Problem. I've known for quite a while that I've got some misplaced worship, but food is so easy to rationalize! It's not really mind-altering; it's not really addictive; it's not overtly sinful; I have little kids...and so I let it go.

Well, pray for me, friends, because I'm getting off this train. I have to because I know God doesn't want us to compromise in our love for Him. And I can guarantee that I will not succeed in reversing a lifetime of misplaced love without prayer, a strength of commitment I don't have on my own, and a lot of hard work that I don't really have the courage for. So basically, God is going to have to do this in me.

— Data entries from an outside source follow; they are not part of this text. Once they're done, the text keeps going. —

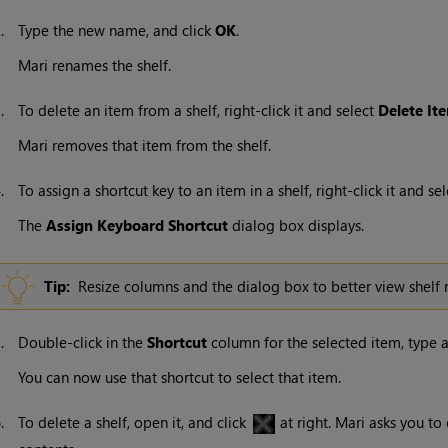
2.
Type the new name, and click
OK
.
Mari
renames the shelf.
3.
To delete an item from a shelf, right-click it and select
Delete
It
Mari
removes that item from the shelf.
4.
To assign a shortcut key to an item in a shelf, right-click it and se
The
Assign
Keyboard
Shortcut
dialog box displays.
Tip:
Resize columns and the dialog box to better view shel
5.
Double-click in the
Shortcut
column for the selected item, type a
You can now use that shortcut to select that item.
6.
To delete a shelf, open it, and click
at right.
Mari
asks you to c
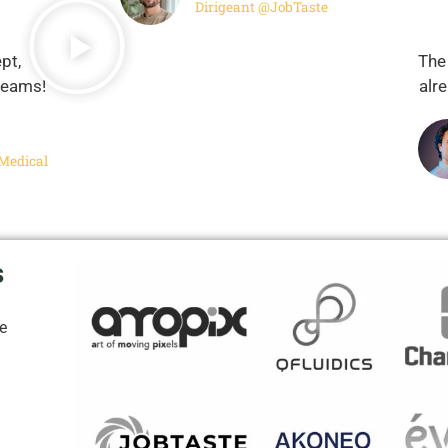
Dirigeant @JobTaste
pt,
The
 teams!
alr
Medical
s
le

My friend Tara brought to my attention a book by Dee Brestin called "A Woman of Moderation: Breaking the Chains of Poor Eating Habits." I'm starting to work through it now, and I'm hoping it will give me some insight into myself and into the way the Lord wants me to be. One thing that I'm particularly interested in practicing is praying through the Psalms and turning what she calls "soul hunger" into worship and prayer rather than into Mint Chocolate Chip. I'm hoping to use the blog here to give you updates on this process.

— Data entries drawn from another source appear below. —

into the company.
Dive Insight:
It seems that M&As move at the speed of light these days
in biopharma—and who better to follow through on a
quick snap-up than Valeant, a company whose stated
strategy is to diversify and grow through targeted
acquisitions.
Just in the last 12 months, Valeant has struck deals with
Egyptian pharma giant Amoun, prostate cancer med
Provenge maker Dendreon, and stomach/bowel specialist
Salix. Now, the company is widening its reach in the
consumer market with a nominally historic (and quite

So teach us to number our days...

So teach us to number our days
that we may present to You a heart of wisdom.
--Psalm 90:12


This verse leapt out at me when I last ran across it. It's so easy to have a day just pass by--slipping through my fingers with no perceivable substance. I'm not talking about the "mommy days" consumed with wiping noses, playing kitchen, cooking, cleaning, disciplining, or running to the store. These things have value themselves as service and the work of the day. I'm talking about the attitude I sometimes take on where I don't even pay attention to those sorts of things. The day just...passes. I don't love much; I don't serve much; I don't pray much; I don't learn much! The minutes tick by without me being fully present. Psalm 84:10 says "For a day in Your courts is better than a thousand outside." By the same thinking, it's better for me to have a little time in which I'm fully engaged than a lot of time lost to mindlessness. And since the Lord gives me my time as a gift, shouldn't I appreciate it more fully?

I am remembering a Chris Rice lyric from several years ago:

"Teach us to count the days / teach us to make the days count / lead us in better ways / that somehow our souls forgot / life means so much"

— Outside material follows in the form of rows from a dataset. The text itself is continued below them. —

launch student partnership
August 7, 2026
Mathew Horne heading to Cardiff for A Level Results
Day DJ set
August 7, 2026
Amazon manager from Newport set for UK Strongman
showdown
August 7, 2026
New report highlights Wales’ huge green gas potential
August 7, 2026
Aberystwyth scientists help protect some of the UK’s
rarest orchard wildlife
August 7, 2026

Lord, You are the source of wisdom and the numberer of my days. Would You please teach me to number mine, to really pay attention to each of them, so that I may present to You a heart of wisdom? I confess my squandering of time, opportunities, and resources in aimless mental wandering. Lord, I don't want to go through this life a fool, or as a person wise in my own eyes. Only You can change me; only You can help. Thank You for my days; and for Your loving instruction of me.